# Foaming Face Cream Soap... I did it!!



## Jaccart789 (Aug 31, 2014)

I love skin and I have been perfecting a face soap and it's very similar to the popular foaming cream that you can purchase but I made it my way! I  am so excited that I had to share. Look at the bubbles without the drying effect! 



View attachment 9413


----------



## SoapNewb (Aug 31, 2014)

Looks great!


----------



## tinytreats (Aug 31, 2014)

jealous! looks amazing.


----------



## neeners (Aug 31, 2014)

Amazing!!! Cream/liquid soap is my next frontier.


----------



## Ellacho (Aug 31, 2014)

Wow!! Looks great! :razz:
How did you make it?

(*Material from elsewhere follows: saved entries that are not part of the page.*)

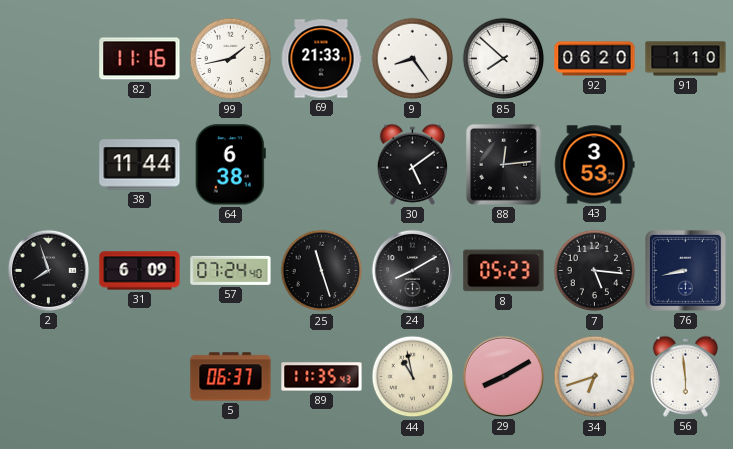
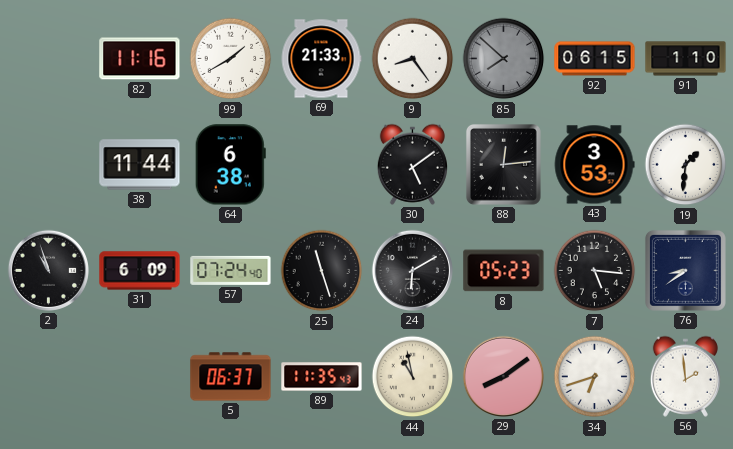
99: 1:43 -> 1:40
85 dial: white -> grey
92: 06:20 -> 06:15
19: none -> 1:31
2: 7:57 -> 10:57
24: 8:10 -> 6:10
76: 8:43 -> 8:39
29: 8:10 -> 8:09
56: 5:59 -> 1:59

Did you use liquid soap paste?


----------



## shunt2011 (Sep 5, 2014)

Looks awesome.  I've tried liquid soap but my first batch is still sitting in a dark place as it's only 1/2 clear and the other half is still like a paste.  I'm thinking I need to dilute it more but haven't had time to play with it.   Did you make cream soap or is it a combo of cream/liquid.


----------



## Jaccart789 (Sep 6, 2014)

It's not liquid. It's a paste or cream I think is more accurate. Thank you!


----------



## Dahila (Sep 6, 2014)

I would not mind to have some info about it.  Could share some links.  I love the way it look


----------